The video originated from an essay about Fritz Lang’s ‘Metropolis’ and Walter Benjamin’s “Art in the Age of Mechanical Reproduction” for my class with Frank Moretti and Ruth Palmer in the spring. Some of the themes are Persuasion, Net-walking (in a non-binary light a la and not-a-la Leander + McKim), Recording and Editing, Programming, Surveillance, Mimicry, Future Art and Recapitulation.

Attend, Attend! This is not a Fail Video, nor is meant to trap your attention via music or cartoon characters! We simply must concentrate! Although…
Bloogleday

(If you happen to have flashblock as a firefox plugin, if you happen to use firefox, you must disable it. Even if you tell flashblock it’s ok, it still won’t play. It’s weird. So either disable flashblock and restart FF, or go to the link on Vimeo.

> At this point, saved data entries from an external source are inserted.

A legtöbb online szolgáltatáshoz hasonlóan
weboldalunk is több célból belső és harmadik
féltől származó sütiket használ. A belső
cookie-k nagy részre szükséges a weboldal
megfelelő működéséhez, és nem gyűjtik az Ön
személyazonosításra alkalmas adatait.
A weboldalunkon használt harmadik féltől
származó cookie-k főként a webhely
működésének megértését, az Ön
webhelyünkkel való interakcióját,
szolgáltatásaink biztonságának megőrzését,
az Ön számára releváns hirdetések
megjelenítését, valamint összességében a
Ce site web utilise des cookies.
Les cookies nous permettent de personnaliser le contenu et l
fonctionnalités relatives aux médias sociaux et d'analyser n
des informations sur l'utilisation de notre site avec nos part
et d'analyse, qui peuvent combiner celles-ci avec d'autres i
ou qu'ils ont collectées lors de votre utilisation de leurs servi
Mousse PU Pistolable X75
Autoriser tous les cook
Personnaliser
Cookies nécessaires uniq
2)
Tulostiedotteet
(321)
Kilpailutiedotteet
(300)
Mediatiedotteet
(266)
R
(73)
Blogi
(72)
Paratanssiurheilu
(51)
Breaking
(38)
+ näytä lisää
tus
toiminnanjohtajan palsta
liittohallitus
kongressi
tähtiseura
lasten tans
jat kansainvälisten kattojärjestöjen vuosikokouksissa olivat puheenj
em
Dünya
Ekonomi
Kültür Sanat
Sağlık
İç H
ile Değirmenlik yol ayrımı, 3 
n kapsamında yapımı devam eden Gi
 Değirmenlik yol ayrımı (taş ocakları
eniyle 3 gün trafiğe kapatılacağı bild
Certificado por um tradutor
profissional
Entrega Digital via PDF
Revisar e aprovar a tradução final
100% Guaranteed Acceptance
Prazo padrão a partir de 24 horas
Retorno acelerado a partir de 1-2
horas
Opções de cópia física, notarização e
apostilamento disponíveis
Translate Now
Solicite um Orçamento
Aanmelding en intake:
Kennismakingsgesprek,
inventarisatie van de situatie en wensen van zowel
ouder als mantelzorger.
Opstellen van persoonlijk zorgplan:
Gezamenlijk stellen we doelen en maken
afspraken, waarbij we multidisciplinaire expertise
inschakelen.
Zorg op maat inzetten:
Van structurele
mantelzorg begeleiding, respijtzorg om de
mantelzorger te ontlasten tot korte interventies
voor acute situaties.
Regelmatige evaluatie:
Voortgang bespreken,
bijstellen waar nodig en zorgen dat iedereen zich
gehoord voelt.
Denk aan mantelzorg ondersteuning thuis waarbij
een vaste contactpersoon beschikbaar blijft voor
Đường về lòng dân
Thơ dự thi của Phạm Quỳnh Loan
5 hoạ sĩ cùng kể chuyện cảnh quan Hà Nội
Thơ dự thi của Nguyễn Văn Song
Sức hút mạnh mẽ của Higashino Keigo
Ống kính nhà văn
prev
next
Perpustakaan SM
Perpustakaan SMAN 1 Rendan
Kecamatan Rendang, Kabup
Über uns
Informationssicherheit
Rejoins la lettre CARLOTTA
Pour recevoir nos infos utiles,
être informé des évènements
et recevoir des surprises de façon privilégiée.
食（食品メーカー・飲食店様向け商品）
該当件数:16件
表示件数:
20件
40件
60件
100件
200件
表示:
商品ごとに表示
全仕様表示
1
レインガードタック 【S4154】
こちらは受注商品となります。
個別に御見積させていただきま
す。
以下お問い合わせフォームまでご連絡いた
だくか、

What happens when the net is the world and the world is the net (simplistic I know) and we allow ourselves to amble, like Benjamin, but aided by powerful, networked, programmed recording and editing devices? And specifically with regard to Leander and McKim, what metaphors are at work here? If you’ve watched carefully, or even looked carefully at the title, one can see that there are pretty deep connections to Joyce’s Ulysses (no I’m not claiming genius, I’ve just made some connections). My current L+M-based question, I guess, is, “In what ways is metaphor functioning in the net-walking that is the video, and how would a Leander +McKim-influenced ethnography account for it?”.